Driven by the climate crisis, Willy set out to explore barriers and opportunities for the implementation of these proven, yet alternative building materials. Willy investigated the materials by interviewing leading professionals all across North America including architects, builders, developers, and policy advocates. Additionally, he studied spaces currently using wood fiber, straw, and hemp as building materials and evaluated a current PIVOT project using computer modeling of biogenic materials to determine the carbon sequestration possibilities.
Willy found that there are great opportunities for products such as Hempcrete, Straw-SIPS, and wood-fiber insulation, concluding that these options are viable substitutes for their more common counterparts. Implementation may mean thicker walls, deeper windows, shorter spans, and deeper eaves, but Willy is hopeful that these building materials will become common place. He plans to continue his research while implementing biogenic materials into his own work.
To see Willy’s project, click here.
Josh’s project, “Passive Aggressive House,” took him on a journey all around Eugene and Springfield examining the feasibility of manufactured housing for creating sustainable, affordable, and socially viable housing developments. After receiving a call to action from his HOA protesting plans to develop a mobile home park near his neighborhood, Josh was inspired to study a diverse range of issues concerning mobile home parks and manufactured housing with attention to the influence of their stigma on neighborhoods.
Josh started his project by digging into the different ownership models, policies, and types of manufactured homes. He then visited manufactured housing communities around Eugene and Springfield hoping to better understand the people and the design of these neighborhoods. Josh was amazed by the culture of the places he visited, and concluded that community building is one of the greatest strengths of this housing type.
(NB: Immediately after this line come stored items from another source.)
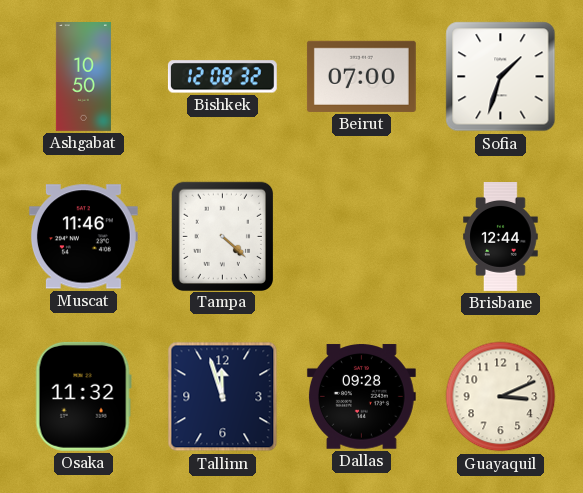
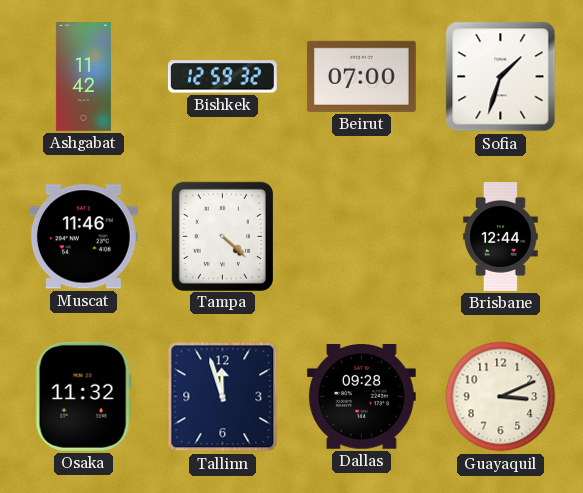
Ashgabat: 10:50 -> 11:42
Bishkek: 12:08 -> 12:59
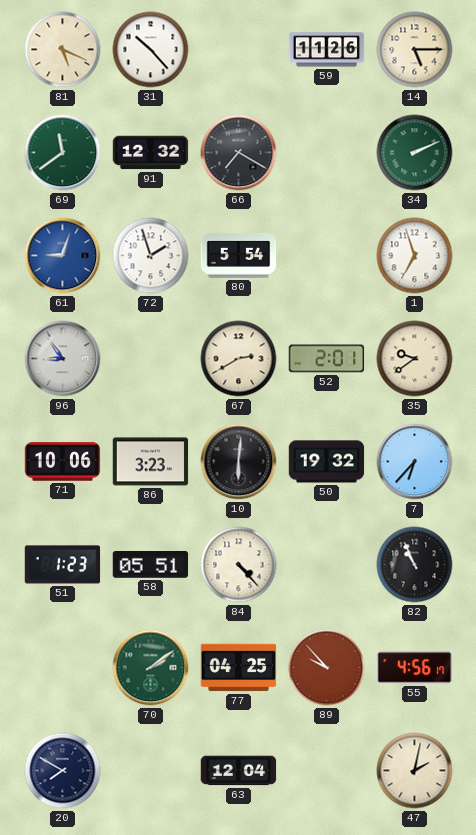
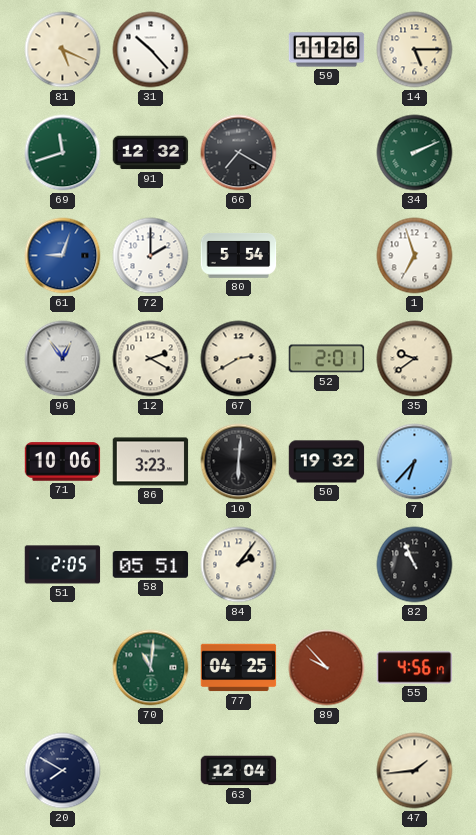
69: 11:39 -> 11:42
72: 1:57 -> 2:00
96: 8:54 -> 12:54
12: none -> 2:20
51: 1:23 -> 2:05
84: 4:23 -> 2:06
70: 2:09 -> 11:01
47: 2:02 -> 1:44
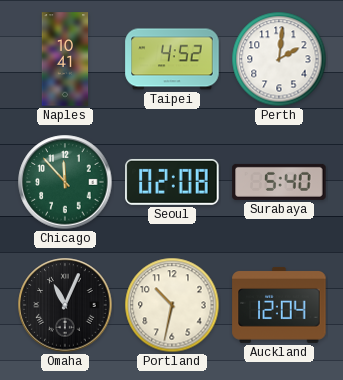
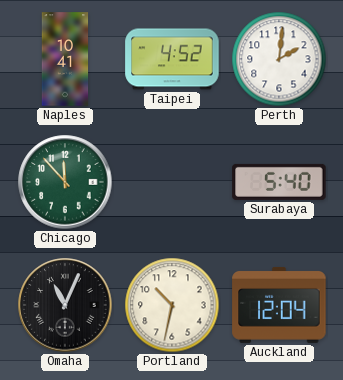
Seoul: 02:08 -> none
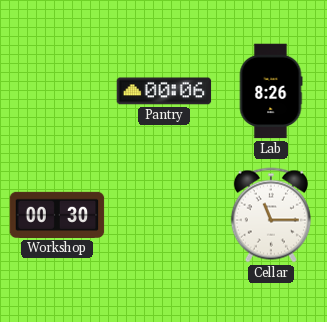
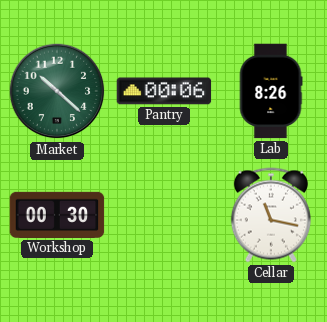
Market: none -> 10:22
Cellar: 11:15 -> 11:17
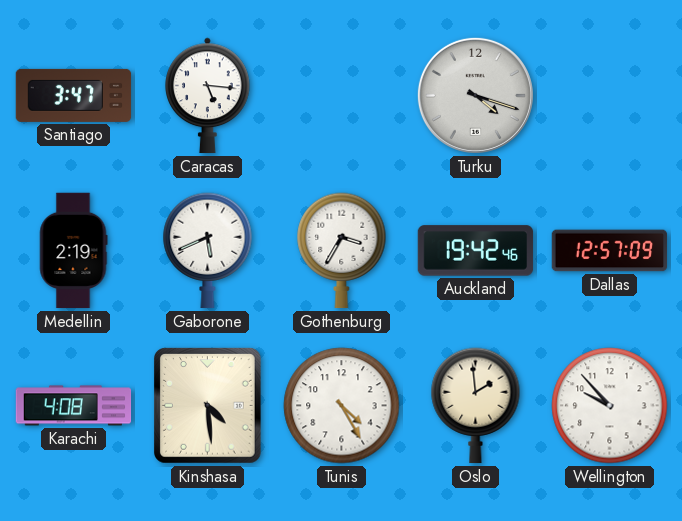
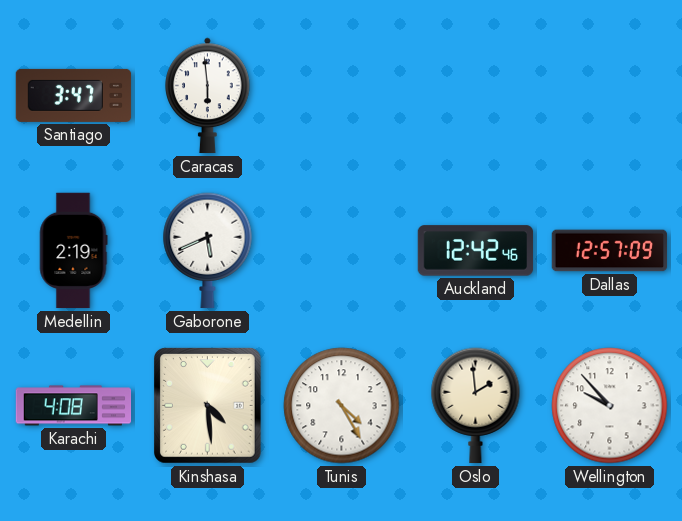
Caracas: 5:16 -> 5:59
Turku: 4:18 -> none
Gothenburg: 3:35 -> none
Auckland: 19:42 -> 12:42
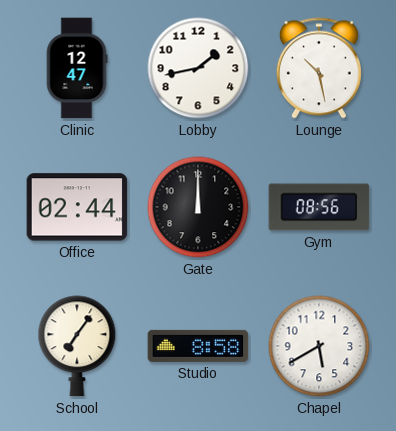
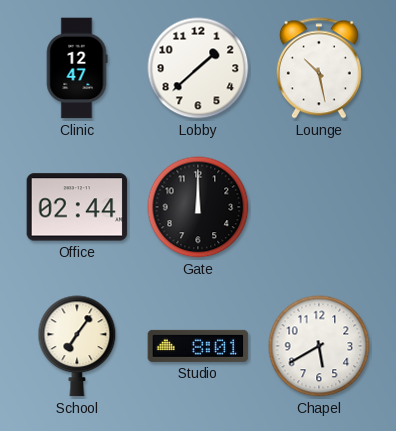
Lobby: 1:43 -> 1:38
Gym: 08:56 -> none
Studio: 8:58 -> 8:01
Overall, Josh’s project worked to dispelled myths around manufactured housing communities, highlighting the importance of site locations with access to transit and amenities, and identified beneficial design patterns and strategies. He found that manufactured housing can truly be affordable housing, but Resident-Owned Cooperatives (ROCs) and non-profits must be the most common ownership models.
To see Josh’s project, click here.
The PIVOT Fellowship is a means of fostering original thought about issues outside the daily routine or obvious future trajectory of our firm’s thought process. PIVOT selects fellows based on the nature of their project proposal and other factors. It is a paid position and the term runs from June until September.
The PIVOT Fellowship is open to BARCH, BIARCH, MARCH, and MIARCH students for the summer preceding their final year of study at the University of Oregon. Students are selected following an application process that includes review of the candidates’ proposals for a project of their choice to be executed over the summer of the fellowship.